_The input_:

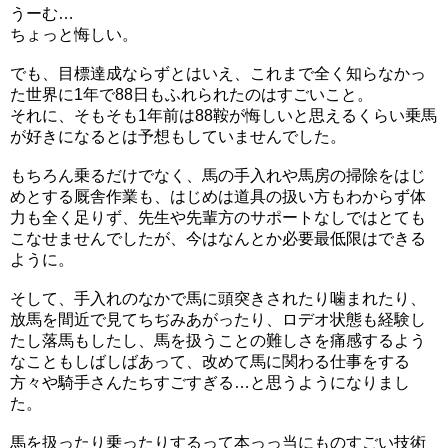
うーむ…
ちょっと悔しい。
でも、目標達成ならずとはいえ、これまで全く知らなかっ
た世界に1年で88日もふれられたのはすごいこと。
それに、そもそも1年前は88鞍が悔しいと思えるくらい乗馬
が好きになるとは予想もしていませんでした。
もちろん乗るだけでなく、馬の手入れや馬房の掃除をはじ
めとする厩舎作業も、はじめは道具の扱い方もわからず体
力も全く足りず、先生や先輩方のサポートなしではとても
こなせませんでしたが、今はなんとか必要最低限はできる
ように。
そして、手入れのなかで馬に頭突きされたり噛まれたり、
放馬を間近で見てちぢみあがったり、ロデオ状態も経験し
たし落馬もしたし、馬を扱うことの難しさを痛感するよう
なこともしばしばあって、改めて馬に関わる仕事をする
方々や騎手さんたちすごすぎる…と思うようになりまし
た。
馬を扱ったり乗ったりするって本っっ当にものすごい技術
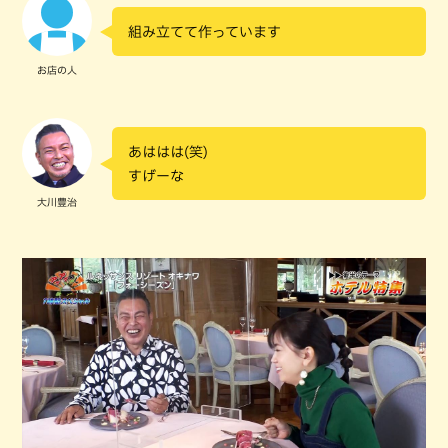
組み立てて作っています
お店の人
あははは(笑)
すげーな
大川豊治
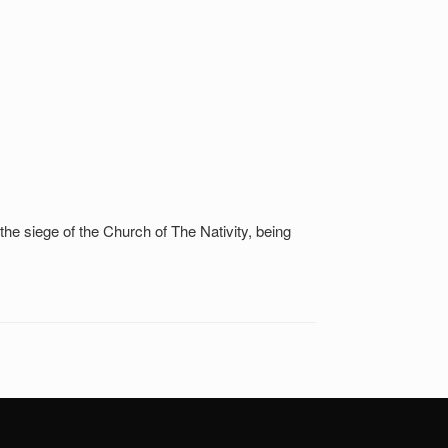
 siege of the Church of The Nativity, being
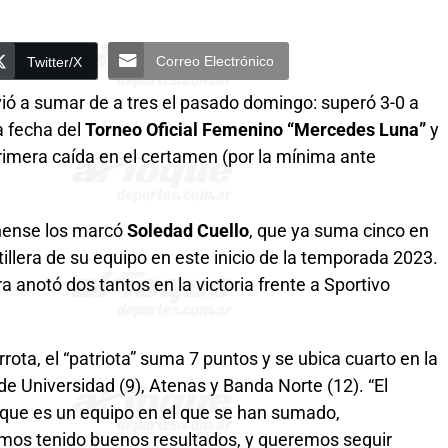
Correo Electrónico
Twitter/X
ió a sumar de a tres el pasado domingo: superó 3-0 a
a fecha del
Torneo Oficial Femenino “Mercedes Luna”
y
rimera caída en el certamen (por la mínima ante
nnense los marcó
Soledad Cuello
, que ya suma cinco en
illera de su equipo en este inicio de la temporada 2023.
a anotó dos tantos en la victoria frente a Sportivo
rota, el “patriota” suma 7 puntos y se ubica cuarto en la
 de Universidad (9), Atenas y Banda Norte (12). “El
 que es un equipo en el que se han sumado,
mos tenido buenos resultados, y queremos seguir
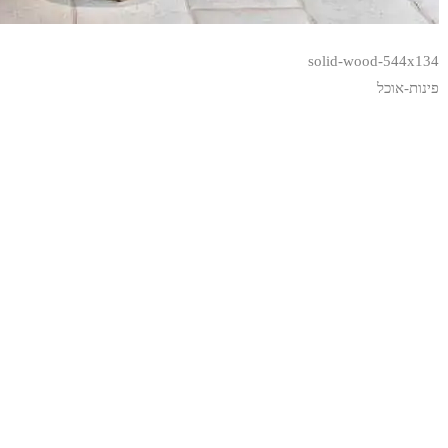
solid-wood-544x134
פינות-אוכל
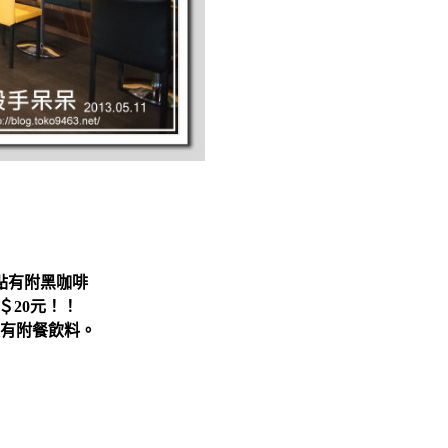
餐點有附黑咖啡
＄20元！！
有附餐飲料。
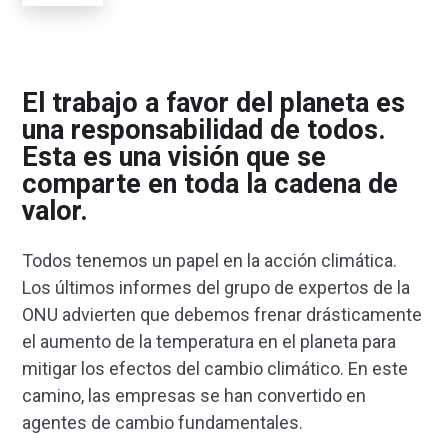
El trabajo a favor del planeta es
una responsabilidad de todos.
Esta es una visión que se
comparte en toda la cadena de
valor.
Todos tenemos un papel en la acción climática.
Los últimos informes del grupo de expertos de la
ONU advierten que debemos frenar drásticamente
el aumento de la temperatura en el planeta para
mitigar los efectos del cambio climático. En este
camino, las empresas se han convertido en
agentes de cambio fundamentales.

_Task statement_: Copy the material above exactly and drop the pictures.

_Finished task_:
うーむ…
ちょっと悔しい。
でも、目標達成ならずとはいえ、これまで全く知らなかっ
た世界に1年で88日もふれられたのはすごいこと。
それに、そもそも1年前は88鞍が悔しいと思えるくらい乗馬
が好きになるとは予想もしていませんでした。
もちろん乗るだけでなく、馬の手入れや馬房の掃除をはじ
めとする厩舎作業も、はじめは道具の扱い方もわからず体
力も全く足りず、先生や先輩方のサポートなしではとても
こなせませんでしたが、今はなんとか必要最低限はできる
ように。
そして、手入れのなかで馬に頭突きされたり噛まれたり、
放馬を間近で見てちぢみあがったり、ロデオ状態も経験し
たし落馬もしたし、馬を扱うことの難しさを痛感するよう
なこともしばしばあって、改めて馬に関わる仕事をする
方々や騎手さんたちすごすぎる…と思うようになりまし
た。
馬を扱ったり乗ったりするって本っっ当にものすごい技術
組み立てて作っています
お店の人
あははは(笑)
すげーな
大川豊治
 siege of the Church of The Nativity, being
Correo Electrónico
Twitter/X
ió a sumar de a tres el pasado domingo: superó 3-0 a
a fecha del
Torneo Oficial Femenino “Mercedes Luna”
y
rimera caída en el certamen (por la mínima ante
nnense los marcó
Soledad Cuello
, que ya suma cinco en
illera de su equipo en este inicio de la temporada 2023.
a anotó dos tantos en la victoria frente a Sportivo
rota, el “patriota” suma 7 puntos y se ubica cuarto en la
 de Universidad (9), Atenas y Banda Norte (12). “El
 que es un equipo en el que se han sumado,
mos tenido buenos resultados, y queremos seguir
solid-wood-544x134
פינות-אוכל
餐點有附黑咖啡
＄20元！！
有附餐飲料。
El trabajo a favor del planeta es
una responsabilidad de todos.
Esta es una visión que se
comparte en toda la cadena de
valor.
Todos tenemos un papel en la acción climática.
Los últimos informes del grupo de expertos de la
ONU advierten que debemos frenar drásticamente
el aumento de la temperatura en el planeta para
mitigar los efectos del cambio climático. En este
camino, las empresas se han convertido en
agentes de cambio fundamentales.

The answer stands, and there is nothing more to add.